Il ministro per i Rapporti con il parlamento Dario Franceschini ha espresso la propria soddisfazione per quanto uscito dalla riunione rispetto al bonus sulla casa: “E’ molto importante la decisione non solo di prorogare gli incentivi per le ristrutturazioni al 50% ma di aumentare le detrazioni per gli interventi di efficientamento energetico al 65%. Una misura forte, che aiuterà l’intero comparto dell’edilizia a uscire dalla crisi, a cominciare dalle piccole imprese ma che indirizzerà anche gli interventi nella direzione dell’innovazione e dell’efficientamento energetico”.
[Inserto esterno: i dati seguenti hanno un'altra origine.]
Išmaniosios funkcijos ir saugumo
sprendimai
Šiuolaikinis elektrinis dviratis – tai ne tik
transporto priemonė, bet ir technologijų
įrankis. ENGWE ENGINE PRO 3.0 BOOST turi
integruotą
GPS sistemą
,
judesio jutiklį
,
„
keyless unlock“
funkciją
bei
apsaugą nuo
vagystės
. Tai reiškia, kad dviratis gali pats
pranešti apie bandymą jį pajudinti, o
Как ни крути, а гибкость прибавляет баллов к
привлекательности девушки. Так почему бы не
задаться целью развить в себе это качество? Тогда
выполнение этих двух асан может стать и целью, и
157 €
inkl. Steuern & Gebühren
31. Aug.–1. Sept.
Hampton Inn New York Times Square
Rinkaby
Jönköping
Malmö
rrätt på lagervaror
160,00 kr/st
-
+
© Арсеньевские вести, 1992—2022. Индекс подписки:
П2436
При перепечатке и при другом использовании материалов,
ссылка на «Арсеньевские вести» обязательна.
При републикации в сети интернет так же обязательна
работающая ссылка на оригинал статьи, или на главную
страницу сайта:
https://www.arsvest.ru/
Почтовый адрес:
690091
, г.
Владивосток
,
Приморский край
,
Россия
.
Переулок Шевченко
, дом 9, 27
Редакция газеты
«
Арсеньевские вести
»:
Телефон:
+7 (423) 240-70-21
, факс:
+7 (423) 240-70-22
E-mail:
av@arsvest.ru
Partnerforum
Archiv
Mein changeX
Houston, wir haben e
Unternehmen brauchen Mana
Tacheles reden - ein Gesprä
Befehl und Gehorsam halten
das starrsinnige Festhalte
L’ecobonus innalzato dal consiglio dei ministri al 65% varrà dal prossimo primo luglio, che era il termine fissato come data di scadenza delle precedenti detrazioni, al 31 dicembre ma, se i lavori di ristrutturazione saranno “importanti” e riguarderanno l’intero edificio, sarà prorogato fino al 31 dicembre 2014. “Per le spese documentate sostenute a partire dal 1 luglio 2013 fino al 31 dicembre 2013 o fino al 31 dicembre 2014 (per le ristrutturazioni importanti dell’intero edificio) – si legge nel comunicato di Palazzo Chigi – spetterà la detrazione dell’imposta lorda per una quota pari al 65% degli importi rimasti a carico del contribuente, ripartita in 10 quote annuali di pari importo”.
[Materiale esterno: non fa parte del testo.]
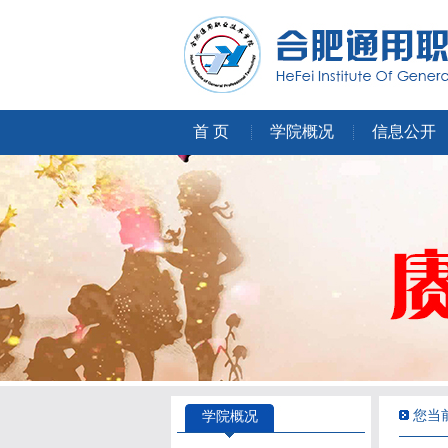
首 页
学院概况
信息公开
您当前
学院概况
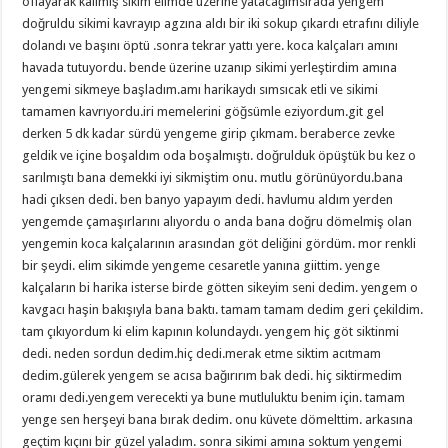
oflayarak kalımış sikim elimde üzerine yatacağımsırada yengem
doğruldu sikimi kavrayıp agzına aldı bir iki sokup çıkardı etrafını diliyle
dolandı ve başını öptü .sonra tekrar yattı yere. koca kalçaları amını
havada tutuyordu. bende üzerine uzanıp sikimi yerleştirdim amına
yengemi sikmeye başladım.amı harikaydı sımsıcak etli ve sikimi
tamamen kavrıyordu.iri memelerini göğsümle eziyordum.git gel
derken 5 dk kadar sürdü yengeme girip çıkmam. beraberce zevke
geldik ve içine boşaldım oda boşalmıştı. doğrulduk öpüştük bu kez o
sarılmıştı bana demekki iyi sikmiştim onu. mutlu görünüyordu.bana
hadi çıksen dedi. ben banyo yapayım dedi. havlumu aldım yerden
yengemde çamaşırlarını alıyordu o anda bana doğru dömelmiş olan
yengemin koca kalçalarının arasından göt deliğini gördüm. mor renkli
bir şeydi. elim sikimde yengeme cesaretle yanına giittim. yenge
kalçaların bi harika isterse birde götten sikeyim seni dedim. yengem o
kavgacı haşin bakışıyla bana baktı. tamam tamam dedim geri çekildim.
tam çıkıyordum ki elim kapının kolundaydı. yengem hiç göt siktinmi
dedi. neden sordun dedim.hiç dedi.merak etme siktim acıtmam
dedim.gülerek yengem se acısa bağırırım bak dedi. hiç siktirmedim
oramı dedi.yengem verecekti ya bune mutluluktu benim için. tamam
yenge sen herşeyi bana bırak dedim. onu küvete dömelttim. arkasına
geçtim kıçını bir güzel yaladım. sonra sikimi amına soktum yengemi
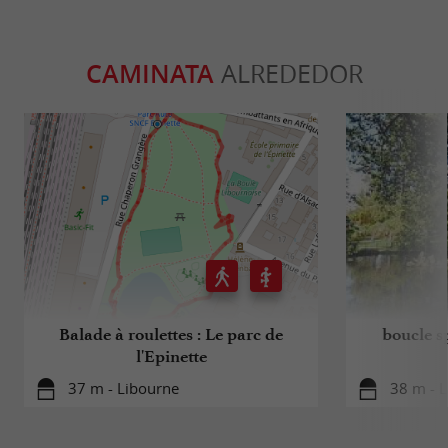
CAMINATA
ALREDEDOR
Balade à roulettes : Le parc de
boucle s
l'Epinette
37 m - Libourne
38 m - 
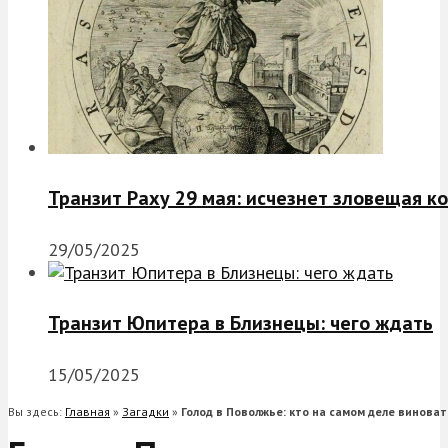
Транзит Раху 29 мая: исчезнет зловещая к
29/05/2025
Транзит Юпитера в Близнецы: чего ждать
15/05/2025
Вы здесь:
Главная
»
Загадки
»
Голод в Поволжье: кто на самом деле виноват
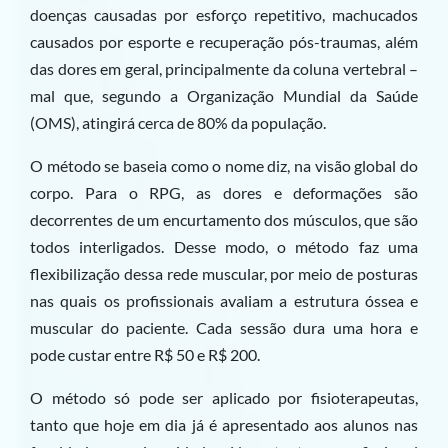
doenças causadas por esforço repetitivo, machucados
causados por esporte e recuperação pós-traumas, além
das dores em geral, principalmente da coluna vertebral –
mal que, segundo a Organização Mundial da Saúde
(OMS), atingirá cerca de 80% da população.
O método se baseia como o nome diz, na visão global do
corpo. Para o RPG, as dores e deformações são
decorrentes de um encurtamento dos músculos, que são
todos interligados. Desse modo, o método faz uma
flexibilização dessa rede muscular, por meio de posturas
nas quais os profissionais avaliam a estrutura óssea e
muscular do paciente. Cada sessão dura uma hora e
pode custar entre R$ 50 e R$ 200.
O método só pode ser aplicado por fisioterapeutas,
tanto que hoje em dia já é apresentado aos alunos nas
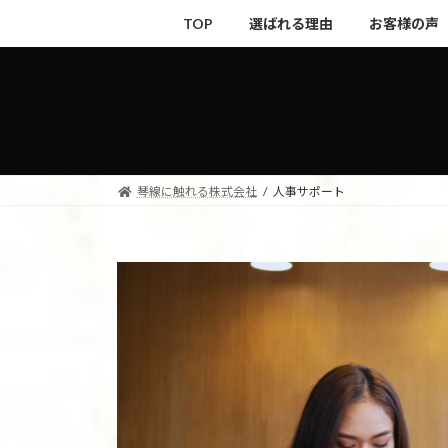
コ
ナ
TOP
選ばれる理由
お客様の声
ン
ビ
テ
ゲ
ン
ー
ツ
シ
へ
ョ
ス
ン
キ
に
琴線に触れる株式会社
人事サポート
ッ
移
プ
動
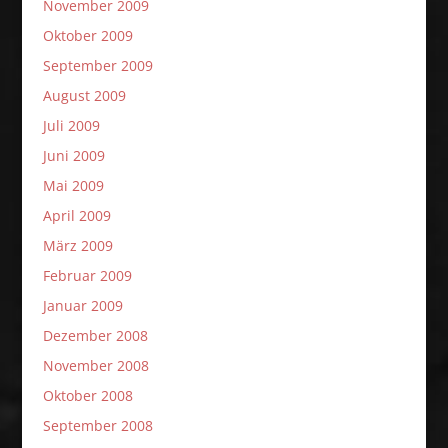
November 2009
Oktober 2009
September 2009
August 2009
Juli 2009
Juni 2009
Mai 2009
April 2009
März 2009
Februar 2009
Januar 2009
Dezember 2008
November 2008
Oktober 2008
September 2008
La proroga al 31 dicembre del bonus ristrutturazioni – precisa Palazzo Chigi al termine del cdm – è stata estesa anche all’acquisto di mobili finalizzati all’arredo dell’immobile oggetto di ristrutturazione, per un massimo di 10 mila euro (in pratica si concede un bonus di 5.000 euro). 
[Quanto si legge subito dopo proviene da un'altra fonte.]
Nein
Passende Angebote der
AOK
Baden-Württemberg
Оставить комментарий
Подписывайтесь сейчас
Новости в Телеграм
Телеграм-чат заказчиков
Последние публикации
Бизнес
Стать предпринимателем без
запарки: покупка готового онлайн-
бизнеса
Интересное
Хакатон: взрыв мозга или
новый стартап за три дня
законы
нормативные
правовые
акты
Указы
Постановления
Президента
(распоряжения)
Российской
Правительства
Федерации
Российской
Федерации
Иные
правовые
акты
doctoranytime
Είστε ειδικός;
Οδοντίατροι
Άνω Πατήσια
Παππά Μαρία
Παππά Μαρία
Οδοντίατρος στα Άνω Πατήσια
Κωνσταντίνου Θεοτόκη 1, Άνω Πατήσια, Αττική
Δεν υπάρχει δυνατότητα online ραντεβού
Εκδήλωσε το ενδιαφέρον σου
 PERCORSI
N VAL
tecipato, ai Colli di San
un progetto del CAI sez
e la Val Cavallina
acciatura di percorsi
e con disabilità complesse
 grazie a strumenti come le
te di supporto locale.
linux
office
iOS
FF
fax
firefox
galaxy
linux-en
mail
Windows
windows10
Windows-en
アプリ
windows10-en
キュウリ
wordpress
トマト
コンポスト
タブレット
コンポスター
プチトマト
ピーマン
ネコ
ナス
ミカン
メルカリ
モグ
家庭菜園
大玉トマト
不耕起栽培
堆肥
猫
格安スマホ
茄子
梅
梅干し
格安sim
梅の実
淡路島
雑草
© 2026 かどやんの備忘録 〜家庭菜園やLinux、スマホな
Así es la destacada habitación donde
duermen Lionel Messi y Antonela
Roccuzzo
Un comunicato di Palazzo Chigi spiega i benefici derivanti dalle decisioni prese oggi. L’effetto “concentrato nel tempo” della proroga dell’ecobonus e l’aumento della percentuale della detrazione “possono dare un forte impulso all’economia di settore e in particolare al comparto dell’edilizia specializzata”. Un settore, si legge nel comunicato, “caratterizzato da una forte base occupazionale, concorrendo in questo momento di crisi al rilancio della crescita e dell’occupazione e allo sviluppo di un comparto strategico per la crescita sostenibile”.  La proroga dell’agevolazione fiscale rappresenta “un’ultima conferma, e non ne sono previste successive, stabilita per dare la possibilità a quanti non lo avessero già fatto di migliorare l’efficienza energetica del proprio edificio”.